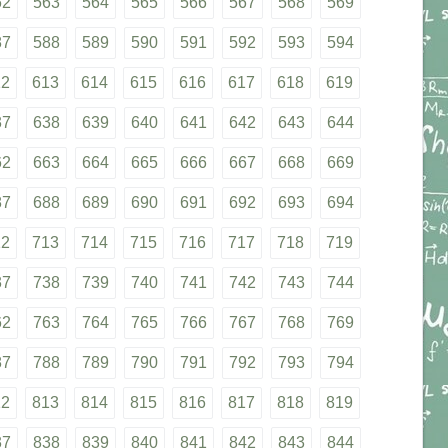
62
563
564
565
566
567
568
569
87
588
589
590
591
592
593
594
12
613
614
615
616
617
618
619
37
638
639
640
641
642
643
644
62
663
664
665
666
667
668
669
87
688
689
690
691
692
693
694
12
713
714
715
716
717
718
719
37
738
739
740
741
742
743
744
62
763
764
765
766
767
768
769
87
788
789
790
791
792
793
794
12
813
814
815
816
817
818
819
37
838
839
840
841
842
843
844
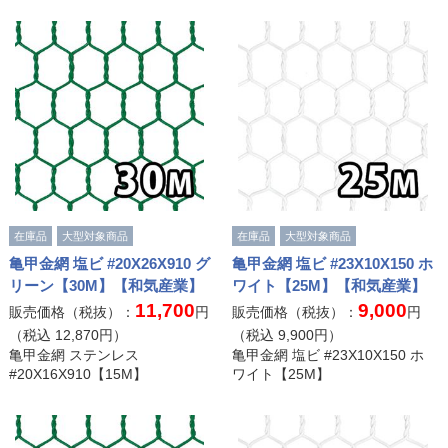
在庫品
大型対象商品
在庫品
大型対象商品
亀甲金網 塩ビ #20X26X910 グ
亀甲金網 塩ビ #23X10X150 ホ
リーン【30M】【和気産業】
ワイト【25M】【和気産業】
11,700
9,000
販売価格（税抜）：
円
販売価格（税抜）：
円
（税込
12,870
円）
（税込
9,900
円）
亀甲金網 ステンレス
亀甲金網 塩ビ #23X10X150 ホ
#20X16X910【15M】
ワイト【25M】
==============================
Task brief -> Which lines in the records above contain the word "亀甲金網"? Copy each one.

Response to this exercise ->
亀甲金網 塩ビ #20X26X910 グ
亀甲金網 塩ビ #23X10X150 ホ
亀甲金網 ステンレス
亀甲金網 塩ビ #23X10X150 ホ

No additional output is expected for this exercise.